* Exercise prompt *
When the line containing "Iconizer (296, 1499)" appears in the entries below, begin printing there and stop after the line containing "Pichon (545, 865)"; print each of those lines exactly and no other line.

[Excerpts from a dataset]
•••••

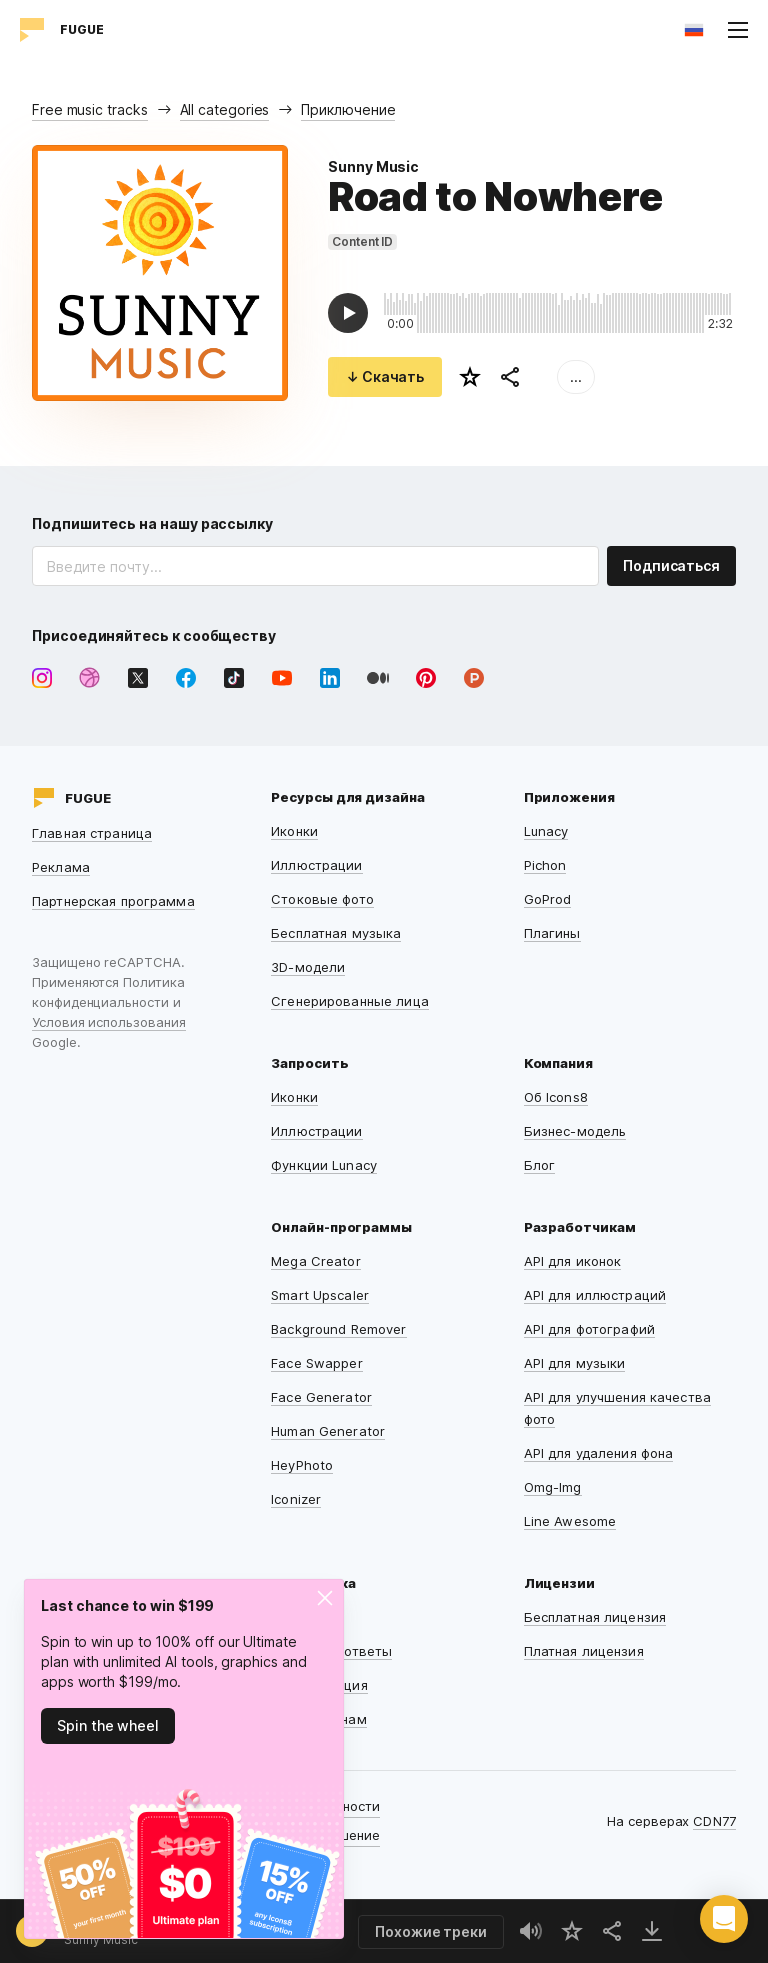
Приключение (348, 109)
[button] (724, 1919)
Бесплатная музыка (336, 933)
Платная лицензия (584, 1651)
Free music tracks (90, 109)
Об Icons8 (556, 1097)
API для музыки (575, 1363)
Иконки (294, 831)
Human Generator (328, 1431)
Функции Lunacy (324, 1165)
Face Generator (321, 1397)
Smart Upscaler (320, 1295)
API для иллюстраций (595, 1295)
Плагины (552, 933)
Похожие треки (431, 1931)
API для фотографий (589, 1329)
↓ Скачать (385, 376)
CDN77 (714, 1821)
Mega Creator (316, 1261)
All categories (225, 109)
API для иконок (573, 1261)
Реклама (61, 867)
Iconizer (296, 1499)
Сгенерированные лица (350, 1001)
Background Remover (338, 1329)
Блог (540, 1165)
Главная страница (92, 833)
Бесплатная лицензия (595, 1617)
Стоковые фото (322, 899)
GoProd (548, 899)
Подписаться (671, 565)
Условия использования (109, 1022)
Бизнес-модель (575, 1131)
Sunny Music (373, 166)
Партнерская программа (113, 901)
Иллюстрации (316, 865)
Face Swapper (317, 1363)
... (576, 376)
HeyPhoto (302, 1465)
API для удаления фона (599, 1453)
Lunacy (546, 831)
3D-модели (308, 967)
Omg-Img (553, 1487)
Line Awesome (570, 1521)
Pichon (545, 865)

•••••

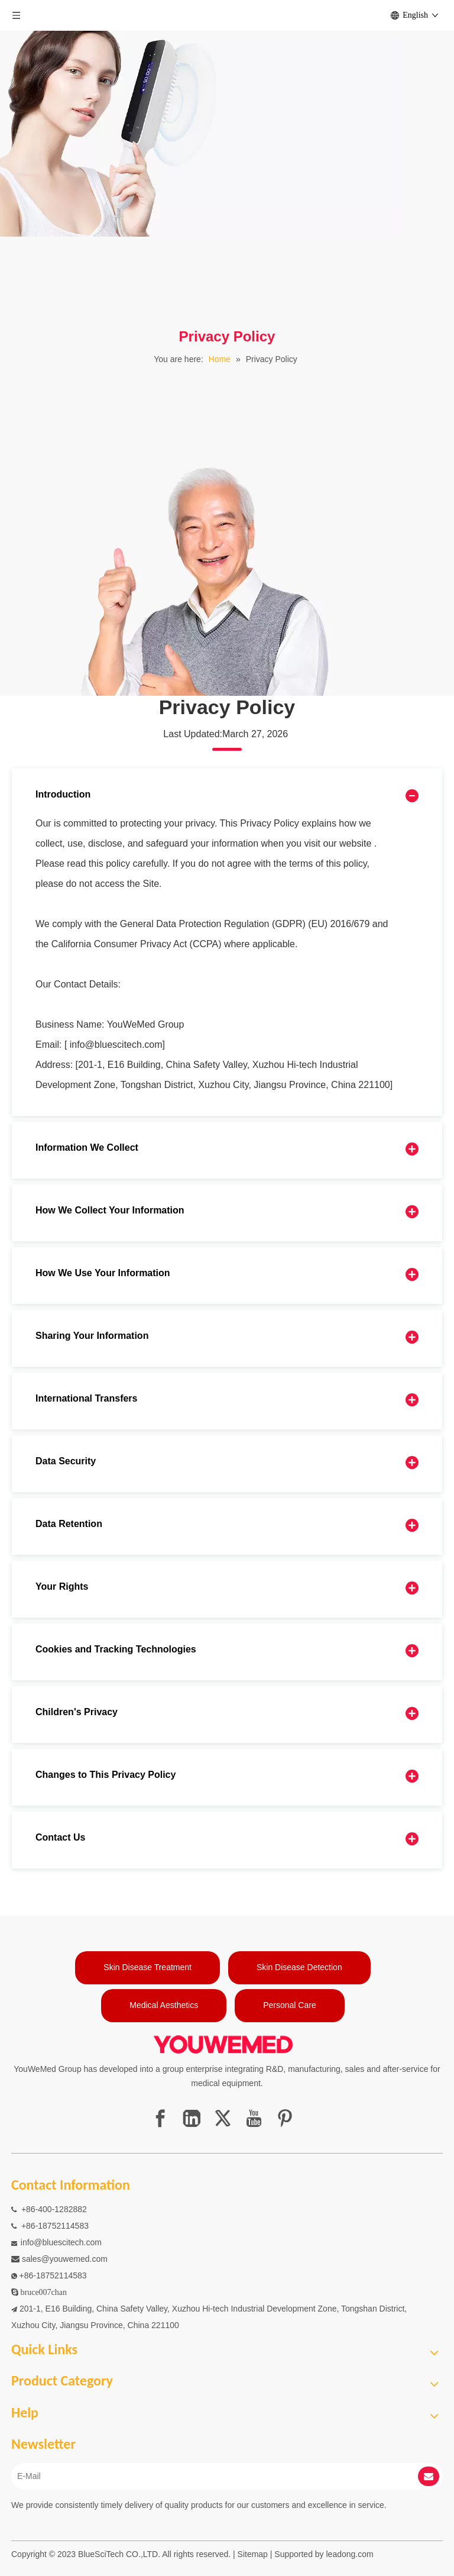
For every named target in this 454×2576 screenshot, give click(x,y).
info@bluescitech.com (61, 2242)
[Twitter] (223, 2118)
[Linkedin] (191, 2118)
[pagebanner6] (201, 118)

•••••

* Written solution *
Iconizer (296, 1499)
Сгенерированные лица (350, 1001)
Background Remover (338, 1329)
Блог (540, 1165)
Главная страница (92, 833)
Бесплатная лицензия (595, 1617)
Стоковые фото (322, 899)
GoProd (548, 899)
Подписаться (671, 565)
Условия использования (109, 1022)
Бизнес-модель (575, 1131)
Sunny Music (373, 166)
Партнерская программа (113, 901)
Иллюстрации (316, 865)
Face Swapper (317, 1363)
... (576, 376)
HeyPhoto (302, 1465)
API для удаления фона (599, 1453)
Lunacy (546, 831)
3D-модели (308, 967)
Omg-Img (553, 1487)
Line Awesome (570, 1521)
Pichon (545, 865)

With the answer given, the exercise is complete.